One way to ameliorate the plight of smallholder farmers and ensure that fertilizers and seeds get to them on their farms in the rural area is through the use of scratch cards.
The use of the scratch cards facilitates incremental payments towards the future receipt of agricultural inputs like seeds and fertilizers. Since farmers already know how to use their mobile phones and SMS, they can purchase a scratch card from a local operator not far from where they live.
According to myAgro, an award-winning social enterprise working in Mali and Senegal with the mission to help small-scale farmers move out of poverty, the advantages of the scratch cards include transparency.
Analysts at myAgro say unlike the mobile money platforms, which often feature complicated fee structure, scratch cards make it clear to the farmer that the value of the cards purchased corresponds to the amount needed for payment, while farmers can keep the card as evidence.
However, the scratch cards system, a form of Digital Financial Service (DFS)- which primary objective is to allow farmers access to banks, micro-finance institutions and other financial institutions- has some inherent shortfalls such as how to use mobile technology and in some cases, trust.

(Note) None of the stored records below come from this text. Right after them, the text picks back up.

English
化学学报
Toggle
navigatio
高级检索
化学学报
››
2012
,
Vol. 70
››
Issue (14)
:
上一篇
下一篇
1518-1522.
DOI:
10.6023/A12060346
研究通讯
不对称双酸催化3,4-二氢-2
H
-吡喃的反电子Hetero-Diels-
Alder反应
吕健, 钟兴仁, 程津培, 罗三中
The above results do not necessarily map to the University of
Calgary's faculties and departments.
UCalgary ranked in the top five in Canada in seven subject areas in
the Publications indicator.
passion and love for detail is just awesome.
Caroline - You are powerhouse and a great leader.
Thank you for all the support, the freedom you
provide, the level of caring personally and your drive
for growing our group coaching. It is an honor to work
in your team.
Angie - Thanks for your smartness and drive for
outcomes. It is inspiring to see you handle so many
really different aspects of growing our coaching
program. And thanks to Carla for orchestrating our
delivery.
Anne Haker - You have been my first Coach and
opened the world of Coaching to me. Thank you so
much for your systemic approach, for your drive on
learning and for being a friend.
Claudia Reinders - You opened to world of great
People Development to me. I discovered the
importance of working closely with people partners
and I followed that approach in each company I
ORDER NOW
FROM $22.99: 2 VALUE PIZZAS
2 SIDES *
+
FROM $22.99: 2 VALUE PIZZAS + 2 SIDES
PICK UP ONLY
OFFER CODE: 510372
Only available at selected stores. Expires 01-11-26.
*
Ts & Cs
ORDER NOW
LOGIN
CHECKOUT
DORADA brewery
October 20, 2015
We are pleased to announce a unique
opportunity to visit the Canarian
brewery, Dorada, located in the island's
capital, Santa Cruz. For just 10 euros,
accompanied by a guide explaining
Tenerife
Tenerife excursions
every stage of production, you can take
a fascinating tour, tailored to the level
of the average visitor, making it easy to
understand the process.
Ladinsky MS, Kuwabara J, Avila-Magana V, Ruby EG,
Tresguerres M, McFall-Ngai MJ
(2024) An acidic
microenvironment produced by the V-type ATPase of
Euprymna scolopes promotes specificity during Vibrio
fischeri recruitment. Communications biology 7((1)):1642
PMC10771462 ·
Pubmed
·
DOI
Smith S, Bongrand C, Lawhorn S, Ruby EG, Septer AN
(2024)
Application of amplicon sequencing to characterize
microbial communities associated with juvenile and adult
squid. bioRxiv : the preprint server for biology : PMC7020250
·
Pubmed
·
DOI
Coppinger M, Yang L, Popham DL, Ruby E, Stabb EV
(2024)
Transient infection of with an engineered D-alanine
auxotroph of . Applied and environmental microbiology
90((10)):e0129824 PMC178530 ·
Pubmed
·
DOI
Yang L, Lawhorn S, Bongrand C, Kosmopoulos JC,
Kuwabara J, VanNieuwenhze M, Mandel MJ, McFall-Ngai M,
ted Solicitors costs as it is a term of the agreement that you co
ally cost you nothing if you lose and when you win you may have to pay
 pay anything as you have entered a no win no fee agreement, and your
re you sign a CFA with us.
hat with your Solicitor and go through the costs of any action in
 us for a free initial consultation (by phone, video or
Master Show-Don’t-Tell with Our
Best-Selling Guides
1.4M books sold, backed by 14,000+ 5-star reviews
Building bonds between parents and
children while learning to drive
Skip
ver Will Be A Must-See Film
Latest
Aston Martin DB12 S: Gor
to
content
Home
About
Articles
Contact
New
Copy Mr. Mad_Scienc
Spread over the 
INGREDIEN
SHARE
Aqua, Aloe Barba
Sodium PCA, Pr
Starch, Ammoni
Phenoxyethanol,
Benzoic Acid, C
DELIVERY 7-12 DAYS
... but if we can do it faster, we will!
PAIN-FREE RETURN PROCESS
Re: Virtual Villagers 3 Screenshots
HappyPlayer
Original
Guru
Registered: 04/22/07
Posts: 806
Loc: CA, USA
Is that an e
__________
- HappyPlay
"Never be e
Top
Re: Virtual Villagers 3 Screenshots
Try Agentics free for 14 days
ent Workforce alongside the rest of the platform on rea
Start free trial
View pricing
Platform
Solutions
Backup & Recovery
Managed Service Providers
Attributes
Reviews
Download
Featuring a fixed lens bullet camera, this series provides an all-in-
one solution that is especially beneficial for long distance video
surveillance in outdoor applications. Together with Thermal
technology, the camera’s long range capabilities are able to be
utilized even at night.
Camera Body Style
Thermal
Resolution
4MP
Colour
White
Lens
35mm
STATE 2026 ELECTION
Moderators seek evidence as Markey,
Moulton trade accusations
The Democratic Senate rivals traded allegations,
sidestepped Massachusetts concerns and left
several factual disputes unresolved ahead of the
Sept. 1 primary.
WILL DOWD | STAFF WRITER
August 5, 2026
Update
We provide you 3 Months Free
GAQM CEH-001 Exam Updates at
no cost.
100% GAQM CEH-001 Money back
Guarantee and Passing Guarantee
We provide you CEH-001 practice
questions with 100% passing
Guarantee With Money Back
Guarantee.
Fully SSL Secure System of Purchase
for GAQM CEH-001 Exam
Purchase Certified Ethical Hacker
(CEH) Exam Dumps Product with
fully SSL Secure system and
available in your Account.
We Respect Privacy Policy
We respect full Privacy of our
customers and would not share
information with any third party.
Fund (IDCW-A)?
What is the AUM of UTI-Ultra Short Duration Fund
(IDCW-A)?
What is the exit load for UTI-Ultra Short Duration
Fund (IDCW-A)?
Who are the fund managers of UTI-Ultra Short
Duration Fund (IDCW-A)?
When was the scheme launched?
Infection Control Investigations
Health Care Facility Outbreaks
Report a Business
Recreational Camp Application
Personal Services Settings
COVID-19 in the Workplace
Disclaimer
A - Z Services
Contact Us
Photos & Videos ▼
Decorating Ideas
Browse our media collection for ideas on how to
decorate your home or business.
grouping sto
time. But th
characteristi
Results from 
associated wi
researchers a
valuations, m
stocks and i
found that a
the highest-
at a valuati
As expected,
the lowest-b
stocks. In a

Policy makers Nigeria, however, should tap into this model (scratch cards) as farmers keep large sums of money at home, ignorant of the risk associated with theft and the temptations to spend on impulse. Rural dwellers are not used to having their funds banked compared with those that live in the cities.
Government can collaborate with telecom service providers like the MTN, Glo and Etisalat on these projects. It should be noted that how to move financial services to farmers in the rural areas have buffeted, bedeviled and blighted the Nigerian government.
According to the World Bank, an estimated 500 million smallholder farming families-representing more than 2 billion people rely on varying degrees on agricultural production for their livelihoods.